• **Aim of the exercise**
How many lines in these records include the string "PyrÃ"? Reply with that number alone.

Saved entries
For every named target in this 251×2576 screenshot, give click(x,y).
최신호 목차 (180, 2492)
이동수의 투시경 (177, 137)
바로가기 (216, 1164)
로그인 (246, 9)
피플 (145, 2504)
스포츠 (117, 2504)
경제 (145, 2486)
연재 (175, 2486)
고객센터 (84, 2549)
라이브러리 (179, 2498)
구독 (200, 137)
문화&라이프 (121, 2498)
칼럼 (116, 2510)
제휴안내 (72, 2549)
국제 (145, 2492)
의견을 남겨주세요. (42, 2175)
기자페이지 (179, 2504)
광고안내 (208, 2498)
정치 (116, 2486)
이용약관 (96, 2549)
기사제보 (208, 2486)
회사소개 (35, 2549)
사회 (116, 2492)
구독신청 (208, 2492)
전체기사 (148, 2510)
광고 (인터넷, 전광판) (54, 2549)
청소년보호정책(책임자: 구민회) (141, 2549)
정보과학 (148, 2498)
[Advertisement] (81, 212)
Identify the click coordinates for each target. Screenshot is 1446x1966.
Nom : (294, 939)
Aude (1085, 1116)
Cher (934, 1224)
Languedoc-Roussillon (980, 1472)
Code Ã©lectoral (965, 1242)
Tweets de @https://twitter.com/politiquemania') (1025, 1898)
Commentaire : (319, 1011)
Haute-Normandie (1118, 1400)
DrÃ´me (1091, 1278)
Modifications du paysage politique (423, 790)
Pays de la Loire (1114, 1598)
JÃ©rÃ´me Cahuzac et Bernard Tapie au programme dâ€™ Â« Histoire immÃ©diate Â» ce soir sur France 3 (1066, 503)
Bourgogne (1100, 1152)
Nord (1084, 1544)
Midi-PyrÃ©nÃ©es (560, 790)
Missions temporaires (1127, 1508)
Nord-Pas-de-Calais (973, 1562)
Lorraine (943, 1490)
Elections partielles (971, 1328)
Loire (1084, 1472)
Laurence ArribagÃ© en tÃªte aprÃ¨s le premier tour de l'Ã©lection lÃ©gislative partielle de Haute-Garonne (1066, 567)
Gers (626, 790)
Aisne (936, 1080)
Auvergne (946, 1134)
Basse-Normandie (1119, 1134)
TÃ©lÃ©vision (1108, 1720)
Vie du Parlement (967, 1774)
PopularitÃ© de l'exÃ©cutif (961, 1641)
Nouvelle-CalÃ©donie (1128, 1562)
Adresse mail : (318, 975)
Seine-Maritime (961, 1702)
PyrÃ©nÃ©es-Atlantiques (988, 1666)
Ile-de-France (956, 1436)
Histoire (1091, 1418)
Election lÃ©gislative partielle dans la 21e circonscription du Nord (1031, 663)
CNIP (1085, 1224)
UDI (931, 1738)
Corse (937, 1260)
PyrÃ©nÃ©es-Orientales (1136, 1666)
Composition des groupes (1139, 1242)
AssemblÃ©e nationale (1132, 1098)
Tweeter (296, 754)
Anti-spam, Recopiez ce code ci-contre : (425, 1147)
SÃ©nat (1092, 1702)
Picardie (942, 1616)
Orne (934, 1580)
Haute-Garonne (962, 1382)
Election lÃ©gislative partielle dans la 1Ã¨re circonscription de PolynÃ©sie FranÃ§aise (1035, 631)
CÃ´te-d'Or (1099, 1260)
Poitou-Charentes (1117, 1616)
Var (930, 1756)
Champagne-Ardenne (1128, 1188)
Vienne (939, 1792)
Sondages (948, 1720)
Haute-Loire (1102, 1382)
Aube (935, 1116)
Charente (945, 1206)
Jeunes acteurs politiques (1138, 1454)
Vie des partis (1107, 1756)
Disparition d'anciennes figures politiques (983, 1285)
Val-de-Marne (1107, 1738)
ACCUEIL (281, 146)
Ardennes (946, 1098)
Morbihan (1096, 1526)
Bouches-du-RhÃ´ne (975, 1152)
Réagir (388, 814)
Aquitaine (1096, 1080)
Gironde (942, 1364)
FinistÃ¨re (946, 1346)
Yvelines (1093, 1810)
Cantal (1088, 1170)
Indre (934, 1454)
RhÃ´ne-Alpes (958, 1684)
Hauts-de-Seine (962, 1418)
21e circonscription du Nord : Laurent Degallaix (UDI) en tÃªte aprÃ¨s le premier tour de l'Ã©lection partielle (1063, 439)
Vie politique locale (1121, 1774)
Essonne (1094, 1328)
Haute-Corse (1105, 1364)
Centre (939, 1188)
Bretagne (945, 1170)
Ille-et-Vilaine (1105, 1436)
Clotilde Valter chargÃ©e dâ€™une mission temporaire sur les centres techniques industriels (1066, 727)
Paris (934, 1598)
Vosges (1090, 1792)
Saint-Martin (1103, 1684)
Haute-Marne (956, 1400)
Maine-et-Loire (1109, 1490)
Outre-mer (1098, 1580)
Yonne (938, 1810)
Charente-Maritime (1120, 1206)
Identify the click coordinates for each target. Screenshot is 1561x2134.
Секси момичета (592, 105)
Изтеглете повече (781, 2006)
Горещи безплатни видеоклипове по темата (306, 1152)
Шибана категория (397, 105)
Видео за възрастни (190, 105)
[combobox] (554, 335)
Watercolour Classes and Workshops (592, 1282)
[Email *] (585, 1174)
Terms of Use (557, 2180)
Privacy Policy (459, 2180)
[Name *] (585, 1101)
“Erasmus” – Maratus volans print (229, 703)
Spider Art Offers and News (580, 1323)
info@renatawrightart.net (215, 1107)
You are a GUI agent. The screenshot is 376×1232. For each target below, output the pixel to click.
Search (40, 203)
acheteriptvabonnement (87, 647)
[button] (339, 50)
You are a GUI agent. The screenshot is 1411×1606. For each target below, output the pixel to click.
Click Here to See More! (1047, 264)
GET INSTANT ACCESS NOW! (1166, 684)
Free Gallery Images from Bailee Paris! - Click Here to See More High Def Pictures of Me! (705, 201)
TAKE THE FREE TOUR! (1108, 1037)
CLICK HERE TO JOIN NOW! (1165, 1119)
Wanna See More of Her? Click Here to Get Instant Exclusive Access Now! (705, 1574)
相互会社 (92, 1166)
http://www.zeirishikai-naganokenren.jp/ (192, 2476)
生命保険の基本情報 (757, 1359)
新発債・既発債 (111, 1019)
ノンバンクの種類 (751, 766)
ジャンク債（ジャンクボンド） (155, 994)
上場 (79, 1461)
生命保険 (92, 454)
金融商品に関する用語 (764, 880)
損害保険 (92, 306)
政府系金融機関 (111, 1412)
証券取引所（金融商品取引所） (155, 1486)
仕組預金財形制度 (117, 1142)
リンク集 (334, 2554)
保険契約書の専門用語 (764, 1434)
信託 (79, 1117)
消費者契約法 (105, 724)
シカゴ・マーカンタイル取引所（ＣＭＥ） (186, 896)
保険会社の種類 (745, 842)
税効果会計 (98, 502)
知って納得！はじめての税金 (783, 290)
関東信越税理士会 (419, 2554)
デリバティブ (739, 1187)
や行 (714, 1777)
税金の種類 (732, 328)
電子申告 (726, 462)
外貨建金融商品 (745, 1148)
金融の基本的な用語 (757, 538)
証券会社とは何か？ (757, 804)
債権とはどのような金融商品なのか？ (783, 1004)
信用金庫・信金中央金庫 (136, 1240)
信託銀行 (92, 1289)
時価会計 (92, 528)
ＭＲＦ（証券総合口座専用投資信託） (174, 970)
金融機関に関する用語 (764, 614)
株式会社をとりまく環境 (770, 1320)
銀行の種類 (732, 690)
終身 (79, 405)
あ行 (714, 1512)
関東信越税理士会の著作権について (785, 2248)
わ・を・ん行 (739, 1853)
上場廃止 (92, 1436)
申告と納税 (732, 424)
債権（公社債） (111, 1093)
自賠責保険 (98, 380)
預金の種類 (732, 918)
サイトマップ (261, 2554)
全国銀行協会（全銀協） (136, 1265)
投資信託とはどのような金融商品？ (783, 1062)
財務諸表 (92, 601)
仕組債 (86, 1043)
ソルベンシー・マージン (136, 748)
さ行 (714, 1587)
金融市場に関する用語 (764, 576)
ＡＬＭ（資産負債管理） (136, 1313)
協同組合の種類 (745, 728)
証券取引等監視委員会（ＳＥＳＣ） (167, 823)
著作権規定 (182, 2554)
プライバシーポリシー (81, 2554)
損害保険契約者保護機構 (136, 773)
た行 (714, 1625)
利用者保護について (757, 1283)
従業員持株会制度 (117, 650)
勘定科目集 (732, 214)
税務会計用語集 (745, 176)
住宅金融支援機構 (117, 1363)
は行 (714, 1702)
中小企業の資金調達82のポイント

• **Problem solution**
3